FVGen: Accelerating Novel-View Synthesis with Adversarial Video Diffusion Distillation¶
Conference: ICCV 2025 arXiv: 2508.06392 Code: https://wbteng9526.github.io/fvgen/ Area: Video Generation Keywords: Novel-view synthesis, video diffusion distillation, adversarial training, softened reverse KL divergence, few-step sampling
TL;DR¶
This paper proposes FVGen, a framework that distills a multi-step video diffusion model (VDM) into a student model requiring only 4 sampling steps. Through GAN-based student initialization and softened reverse KL divergence optimization, FVGen reduces sampling time by over 90% while maintaining or even surpassing the visual quality of the teacher model.
Background & Motivation¶
Background: NeRF- and 3D Gaussian Splatting-based novel-view synthesis achieves high-quality 3D scene reconstruction under dense viewpoint inputs, but suffers from artifacts under sparse-view settings (2–5 input images). Recent work has employed video diffusion models (VDMs) for sparse-view synthesis—by generating continuous view sequences between input views to fill unobserved regions. For example, ViewCrafter leverages DUSt3R to construct initial point clouds for guiding VDM-based novel-view generation.
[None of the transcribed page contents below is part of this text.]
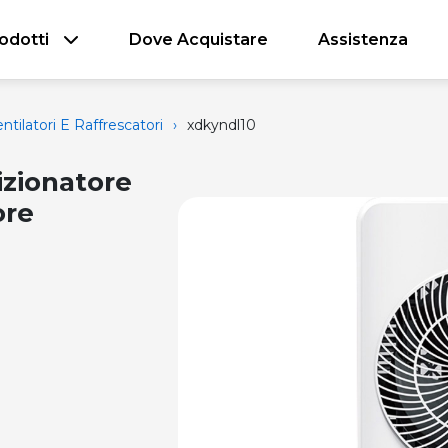
odotti
Dove Acquistare
Assistenza
ntilatori E Raffrescatori
›
xdkyndl10
zionatore
ore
Limitations of Prior Work: The core bottleneck of VDMs is extremely slow sampling—ViewCrafter requires approximately 13.2 seconds to generate 16 frames (50 denoising steps), making VDM-based methods impractical for real-time 3D reconstruction, dynamic scene reconstruction, or large-scale scenes requiring numerous novel views. Diffusion distillation methods (e.g., DMD, DMD2) perform well in the image domain but suffer from severe training instability and mode collapse when directly applied to multi-view video generation, likely because multi-view video datasets are far smaller than general-purpose video datasets.
Key Challenge: VDMs achieve excellent quality in sparse-view synthesis but are prohibitively slow; distillation-based acceleration is a natural solution, yet existing distillation methods are unstable on small-scale multi-view data. The DMD loss is fundamentally a reverse KL divergence minimization, and the mode-seeking property of reverse KL easily causes the student to capture only a subset of the teacher's distribution modes.
Goal: Design a stable and efficient video diffusion distillation framework that compresses the 50-step ViewCrafter into a 4-step student model without degrading visual quality.
Key Insight: The authors identify two key observations: (1) initializing the student model with a GAN objective is more effective and faster than the conventional ODE solver + regression loss approach; (2) "softening" the reverse KL divergence preserves the mode-seeking property while avoiding mode collapse.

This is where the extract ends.